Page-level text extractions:
☆ ☆ ☆ ☆

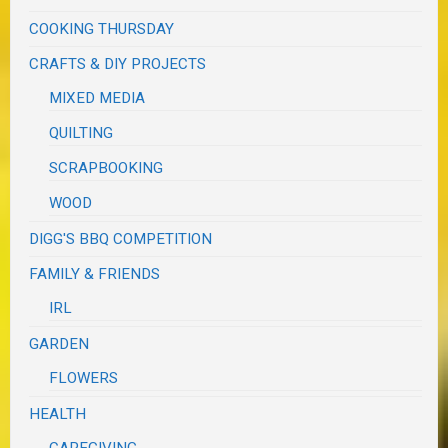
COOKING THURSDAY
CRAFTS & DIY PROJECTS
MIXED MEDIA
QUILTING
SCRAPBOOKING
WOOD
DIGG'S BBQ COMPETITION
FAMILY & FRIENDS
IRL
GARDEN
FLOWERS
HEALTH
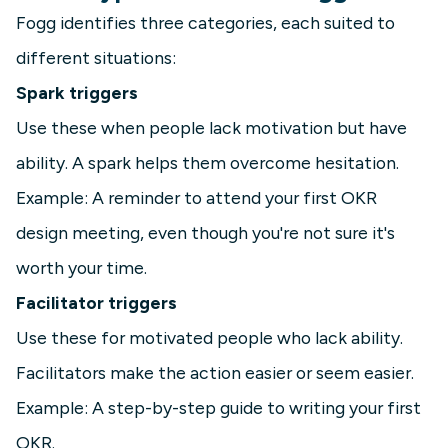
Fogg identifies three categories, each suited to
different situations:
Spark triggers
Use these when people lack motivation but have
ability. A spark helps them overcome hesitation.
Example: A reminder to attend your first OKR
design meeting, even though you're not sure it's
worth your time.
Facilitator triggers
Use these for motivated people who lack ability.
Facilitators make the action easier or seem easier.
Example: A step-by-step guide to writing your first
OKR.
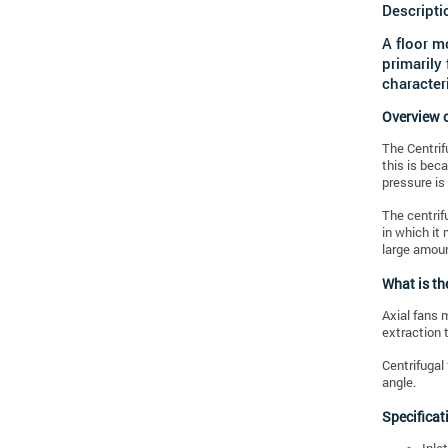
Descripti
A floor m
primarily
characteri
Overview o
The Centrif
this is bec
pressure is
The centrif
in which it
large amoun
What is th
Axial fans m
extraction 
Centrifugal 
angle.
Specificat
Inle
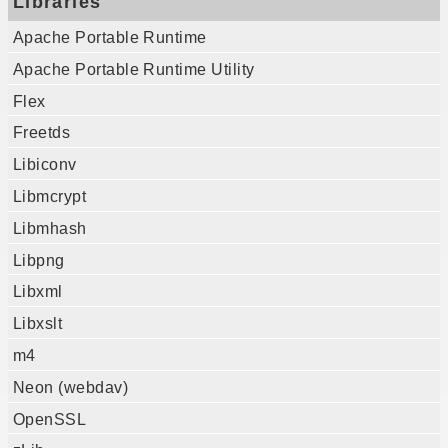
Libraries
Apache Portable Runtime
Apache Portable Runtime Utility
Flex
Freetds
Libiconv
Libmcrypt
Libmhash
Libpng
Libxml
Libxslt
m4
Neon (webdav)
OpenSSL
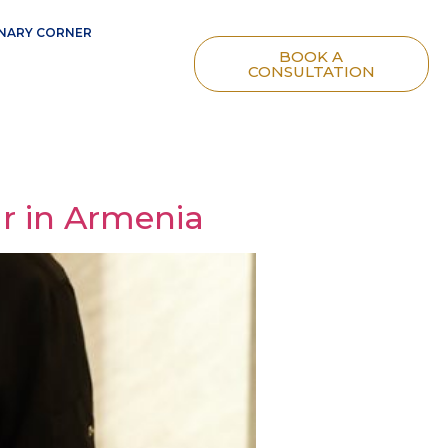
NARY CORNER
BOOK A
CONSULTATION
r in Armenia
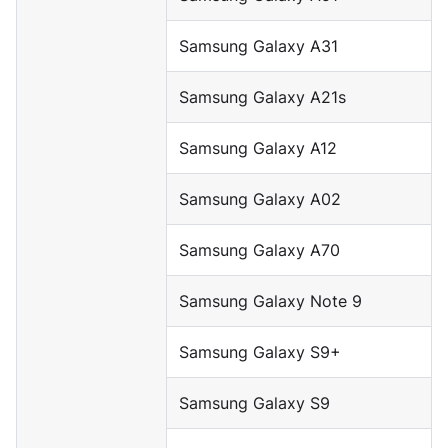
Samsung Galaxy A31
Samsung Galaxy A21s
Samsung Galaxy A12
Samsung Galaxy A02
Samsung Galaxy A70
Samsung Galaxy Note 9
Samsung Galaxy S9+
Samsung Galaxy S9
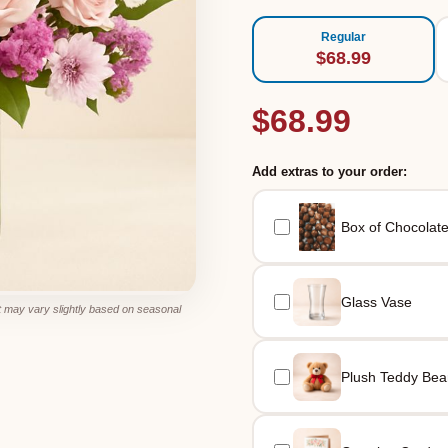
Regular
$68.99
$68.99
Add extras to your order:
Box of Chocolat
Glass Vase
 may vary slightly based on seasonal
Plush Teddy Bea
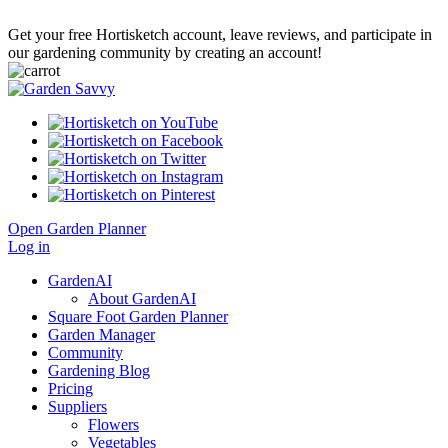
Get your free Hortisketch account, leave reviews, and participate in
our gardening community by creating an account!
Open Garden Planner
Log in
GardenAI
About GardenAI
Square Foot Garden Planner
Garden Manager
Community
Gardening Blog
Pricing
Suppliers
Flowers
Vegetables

☆ ☆ ☆ ☆

PROMPT: Write the data above out exactly. Leave out any pictures.

OUTPUT OF THE TASK:
COOKING THURSDAY
CRAFTS & DIY PROJECTS
MIXED MEDIA
QUILTING
SCRAPBOOKING
WOOD
DIGG'S BBQ COMPETITION
FAMILY & FRIENDS
IRL
GARDEN
FLOWERS
HEALTH
Fogg identifies three categories, each suited to
different situations:
Spark triggers
Use these when people lack motivation but have
ability. A spark helps them overcome hesitation.
Example: A reminder to attend your first OKR
design meeting, even though you're not sure it's
worth your time.
Facilitator triggers
Use these for motivated people who lack ability.
Facilitators make the action easier or seem easier.
Example: A step-by-step guide to writing your first
OKR.
Descripti
A floor m
primarily
characteri
Overview o
The Centrif
this is bec
pressure is
The centrif
in which it
large amoun
What is th
Axial fans m
extraction 
Centrifugal 
angle.
Specificat
Inle
Libraries
Apache Portable Runtime
Apache Portable Runtime Utility
Flex
Freetds
Libiconv
Libmcrypt
Libmhash
Libpng
Libxml
Libxslt
m4
Neon (webdav)
OpenSSL
NARY CORNER
BOOK A
CONSULTATION
r in Armenia
Samsung Galaxy A31
Samsung Galaxy A21s
Samsung Galaxy A12
Samsung Galaxy A02
Samsung Galaxy A70
Samsung Galaxy Note 9
Samsung Galaxy S9+
Samsung Galaxy S9
Regular
$68.99
$68.99
Add extras to your order:
Box of Chocolat
Glass Vase
 may vary slightly based on seasonal
Plush Teddy Bea
Get your free Hortisketch account, leave reviews, and participate in
our gardening community by creating an account!
Open Garden Planner
Log in
GardenAI
About GardenAI
Square Foot Garden Planner
Garden Manager
Community
Gardening Blog
Pricing
Suppliers
Flowers
Vegetables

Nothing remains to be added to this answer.